How GoFundMe Became a $250 Million Lifeline After the L.A. Fires

Donations on the crowdfunding site to people and fire relief efforts have exceeded those for all natural disasters worldwide last year.

As the chief executive of the crowdfunding site GoFundMe, Tim Cadogan is no stranger to disasters. But until the Eaton fire forced him to evacuate his own home in Altadena, Calif., last month, a crisis had never landed on his actual doorstep.

He was in his home office, wrapping up work on the evening of Jan. 7, when he heard the thump of helicopters. He drew back the curtain and was greeted by a terrifying line of orange fire marching down the hillsides above his house.
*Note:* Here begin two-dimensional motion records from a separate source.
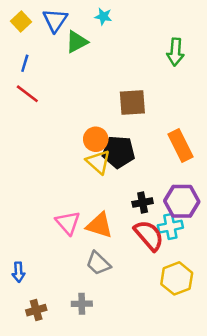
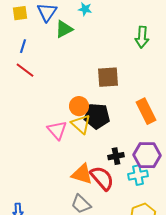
yellow square: (21, 22) -> (20, 13), turned 35
pink triangle: (68, 223) -> (57, 130), moved
red semicircle: (149, 235) -> (102, 178), moved

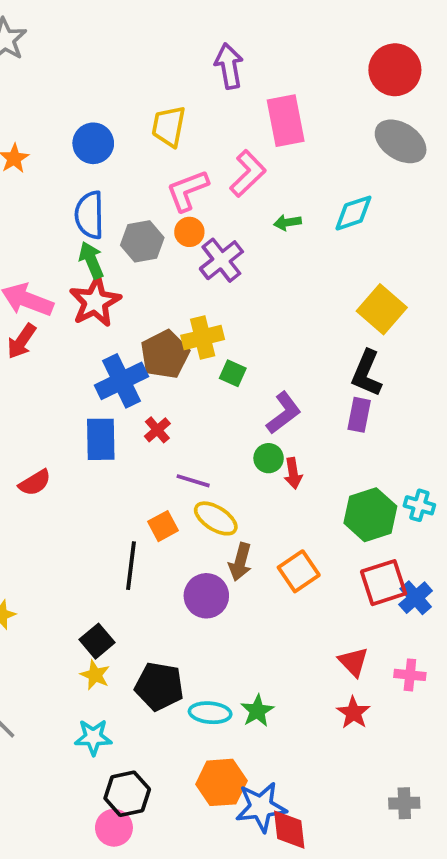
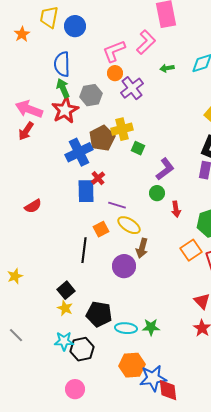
yellow trapezoid: (169, 126) -> (49, 17), moved
blue circle: (93, 143) -> (75, 26), moved
gray hexagon: (142, 241) -> (91, 95), moved
blue rectangle: (101, 439) -> (86, 191), moved
red arrow: (293, 473) -> (176, 209), moved
orange square: (299, 571) -> (191, 250), moved
green star: (257, 711) -> (151, 327), turned 30
black hexagon: (127, 794) -> (82, 349), moved

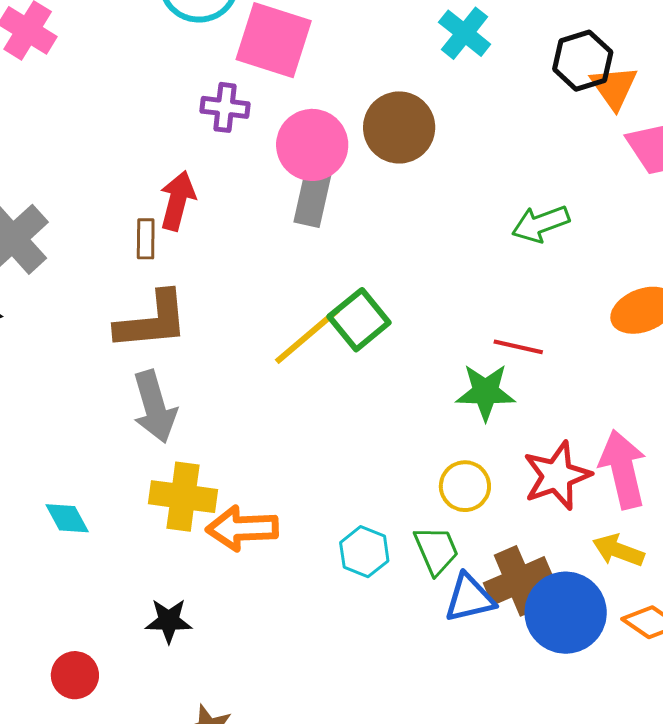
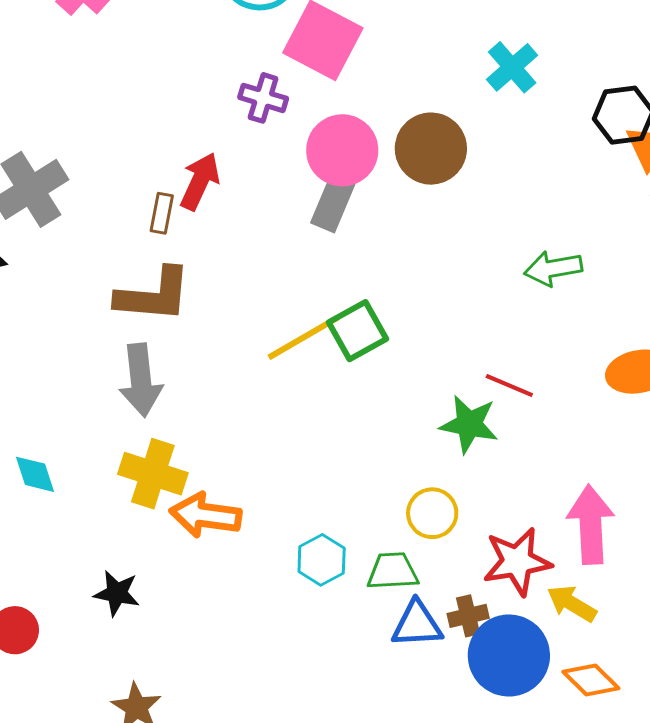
red star: (557, 476) -> (517, 562), moved
green trapezoid: (436, 550) -> (393, 571), turned -80
brown cross: (518, 581) -> (468, 616), size x0.6

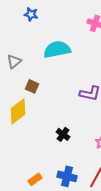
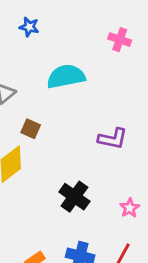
black cross: (63, 134) -> (74, 197), size x1.5

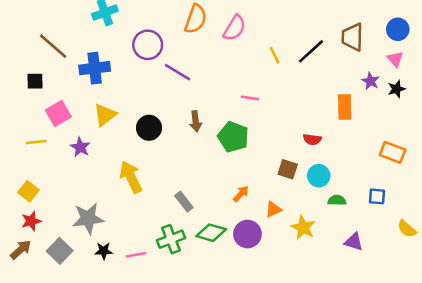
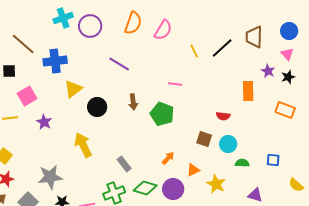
purple circle: (148, 45) -> (90, 26), moved
yellow triangle: (105, 115) -> (73, 89), moved
orange rectangle: (393, 152) -> (285, 110), moved

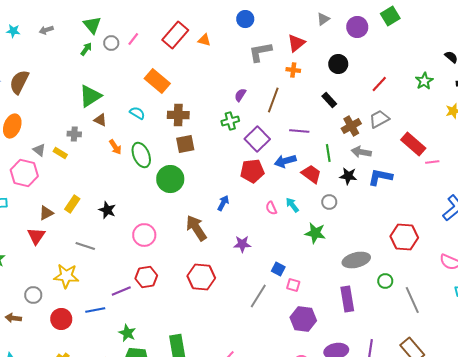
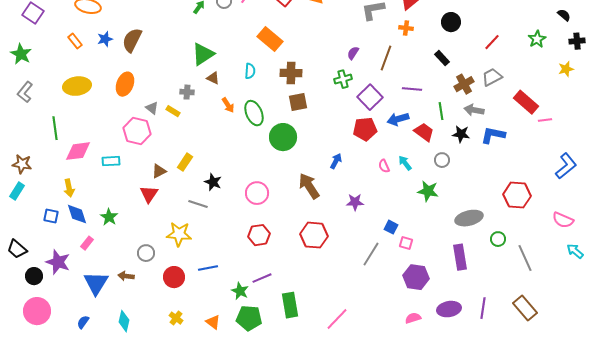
cyan semicircle: (137, 113) -> (250, 71), turned 63
black star: (107, 210) -> (213, 182), moved
purple line: (121, 291) -> (262, 278), moved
Moments later, Mr. Cadogan and his family evacuated.

Although their home was not burned, they cannot return there for months, if not longer. That left Mr. Cadogan scrambling to file insurance claims and find a new place for his family to live, all while managing one of the biggest surges in donations ever made through his company’s platform.

“I had a mission, which is help people help each other,” Mr. Cadogan, 54, said about his company. “I felt like it was really deep in my core. But like, now it’s like in the bones, you know?”

Since the fires broke out, people have donated more than $250 million to victims of the Los Angeles fires as well as to charities working on relief efforts through GoFundMe — $20 million more than the company helped collect for all natural disasters worldwide last year, according to the company. More than a million donors in 160 countries have contributed to that total.

Those donations, impressive as they are, cannot begin to cover the formidable costs of rebuilding Altadena, the Pacific Palisades and other areas devastated by the fires. That task, conservatively estimated in the tens of billions of dollars, will instead fall largely on insurers, private developers and the government. And crowdfunding efforts have been the subject of frequent criticism, in part because their free-market approach tends to reward those with wealthier networks of friends and family.